**How to complete this task**
The required result is a copy of each line below in which "Приморье" appears.

**Provided material**
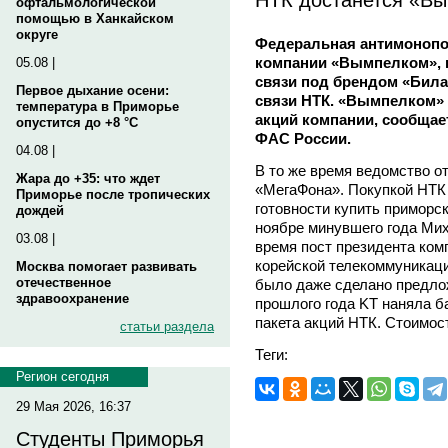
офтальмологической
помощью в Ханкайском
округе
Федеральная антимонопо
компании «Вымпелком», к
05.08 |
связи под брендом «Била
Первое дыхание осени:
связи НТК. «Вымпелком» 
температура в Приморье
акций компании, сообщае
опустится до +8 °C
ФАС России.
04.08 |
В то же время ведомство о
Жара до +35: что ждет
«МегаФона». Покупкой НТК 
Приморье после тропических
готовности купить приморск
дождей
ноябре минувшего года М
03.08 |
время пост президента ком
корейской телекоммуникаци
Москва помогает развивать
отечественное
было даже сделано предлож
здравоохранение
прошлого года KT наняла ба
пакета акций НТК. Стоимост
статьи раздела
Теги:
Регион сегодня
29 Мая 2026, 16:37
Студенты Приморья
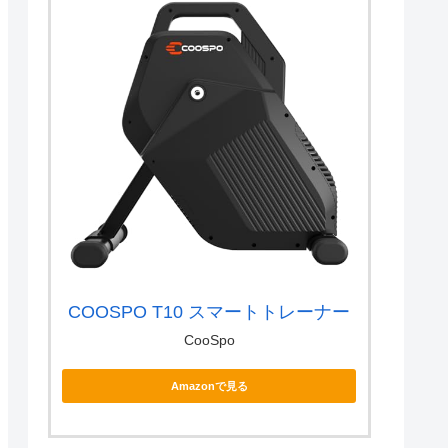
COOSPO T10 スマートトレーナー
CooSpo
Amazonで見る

**Solved problem**
температура в Приморье
Приморье после тропических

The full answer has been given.